Mas Ele era vingativo. Se uma pessoa não Lhe ligava, tomava nota e na próxima entalava um gajo ainda mais. Eu não precisava daquilo. Sozinho já conseguia arranjar problemas suficientes para ainda ter de estar a levar com extras, filhos de maus fígados. Era um mimado, era o que era. Jurei acabar ali mesmo, naquele segundo, com qualquer crença. Acabava-Lhe com a raça. Não se falava mais nisso e muito menos com Ele ou sobre Ele. Não existindo, não me poderia fazer mal.
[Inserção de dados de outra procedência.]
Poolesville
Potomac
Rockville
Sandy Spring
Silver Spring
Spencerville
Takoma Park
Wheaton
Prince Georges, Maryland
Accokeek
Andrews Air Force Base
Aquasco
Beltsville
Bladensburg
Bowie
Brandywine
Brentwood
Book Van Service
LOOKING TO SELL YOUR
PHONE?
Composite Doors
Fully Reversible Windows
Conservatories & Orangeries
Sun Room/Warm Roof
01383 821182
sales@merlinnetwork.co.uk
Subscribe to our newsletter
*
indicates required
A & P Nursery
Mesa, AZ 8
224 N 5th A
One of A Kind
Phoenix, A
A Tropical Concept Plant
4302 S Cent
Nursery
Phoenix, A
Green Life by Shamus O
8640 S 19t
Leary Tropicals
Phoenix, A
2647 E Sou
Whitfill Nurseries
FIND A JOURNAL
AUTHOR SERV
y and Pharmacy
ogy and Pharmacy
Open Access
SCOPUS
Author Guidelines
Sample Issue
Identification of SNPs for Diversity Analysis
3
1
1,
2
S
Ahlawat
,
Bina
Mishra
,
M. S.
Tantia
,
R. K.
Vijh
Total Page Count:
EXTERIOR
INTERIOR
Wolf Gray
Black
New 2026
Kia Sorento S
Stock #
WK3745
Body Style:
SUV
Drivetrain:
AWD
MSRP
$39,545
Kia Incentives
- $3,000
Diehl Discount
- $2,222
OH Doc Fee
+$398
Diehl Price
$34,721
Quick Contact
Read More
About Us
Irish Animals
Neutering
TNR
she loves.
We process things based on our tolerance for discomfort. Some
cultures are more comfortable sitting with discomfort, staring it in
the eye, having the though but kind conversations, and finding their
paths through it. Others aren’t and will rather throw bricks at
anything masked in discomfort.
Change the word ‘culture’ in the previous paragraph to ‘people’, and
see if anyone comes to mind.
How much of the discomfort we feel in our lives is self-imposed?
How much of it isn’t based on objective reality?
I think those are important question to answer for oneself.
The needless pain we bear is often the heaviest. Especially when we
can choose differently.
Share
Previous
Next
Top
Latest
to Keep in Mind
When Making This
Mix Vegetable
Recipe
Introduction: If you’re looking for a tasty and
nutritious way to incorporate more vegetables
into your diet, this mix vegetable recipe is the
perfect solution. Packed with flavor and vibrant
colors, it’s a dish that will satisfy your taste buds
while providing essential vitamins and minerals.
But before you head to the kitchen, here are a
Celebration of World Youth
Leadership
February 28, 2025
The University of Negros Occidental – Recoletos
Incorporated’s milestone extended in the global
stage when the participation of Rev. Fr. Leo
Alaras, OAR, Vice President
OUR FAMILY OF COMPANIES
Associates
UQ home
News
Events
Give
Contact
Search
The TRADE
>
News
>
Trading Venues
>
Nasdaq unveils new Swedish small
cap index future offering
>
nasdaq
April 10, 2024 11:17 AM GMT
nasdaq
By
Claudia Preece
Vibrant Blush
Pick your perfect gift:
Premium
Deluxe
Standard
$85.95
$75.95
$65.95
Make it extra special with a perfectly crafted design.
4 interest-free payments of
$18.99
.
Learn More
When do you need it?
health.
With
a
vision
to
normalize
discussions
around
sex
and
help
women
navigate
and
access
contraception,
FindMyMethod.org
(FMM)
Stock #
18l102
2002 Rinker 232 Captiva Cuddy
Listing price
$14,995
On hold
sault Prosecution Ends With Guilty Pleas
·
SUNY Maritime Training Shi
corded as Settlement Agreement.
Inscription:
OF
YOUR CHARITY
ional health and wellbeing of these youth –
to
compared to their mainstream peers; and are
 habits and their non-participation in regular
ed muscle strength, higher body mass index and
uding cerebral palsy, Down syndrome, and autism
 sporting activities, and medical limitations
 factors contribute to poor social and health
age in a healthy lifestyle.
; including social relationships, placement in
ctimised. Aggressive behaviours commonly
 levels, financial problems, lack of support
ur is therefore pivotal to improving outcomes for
Quis dizer à Carla que tinha acabado de matar Deus, que me custara muito, mas que era o melhor para todos. Até mesmo para Ele, que passava a ter menos com que se chatear. (O problema era mesmo esse, Ele nunca queria saber, não se preocupava com nada.) Como vivia da fama e da fartura, achava que era mais do que os outros e baldava-se. No entanto, aquilo que Ele não sabia era que se uma pessoa não acreditasse n'Ele, Ele deixava de ser quem era. E aí é que eu queria ver o que é que fazia à vidinha. Aí Ele é que teria de vir pedir rezas. Sem crentes o que é que Ele ia fazer aos dias? Vivia de quê? Sem ofertas, nem igrejas onde pernoitar. Estava entalado, era o que era. Se calhar até ia parar ao meio da rua. Sempre habituadinho a que Lhe dessem tudo, queria ver como é que se desenrascaria sozinho.
(...)

Por outro lado, a vida sem Deus ia ser mais difícil: acabavam-se os desejos divinos e as desgraças que uma pessoa não conseguia perceber. No fim, cada um a tomar conta da sua vida era muito mais justo.(...)
As pessoas nem sempre percebiam o que era melhor para elas. Ia demorar até que vissem que a história de Deus estava um bocadinho mal contada. Coisas simples, mas que eram de desconfiar, como a conversa em que Ele achava que era o Pai e o Filho ao mesmo tempo. Um pequeno sinal da confusão que devia ir naquela cabeça. E da embrulhada daquela relação."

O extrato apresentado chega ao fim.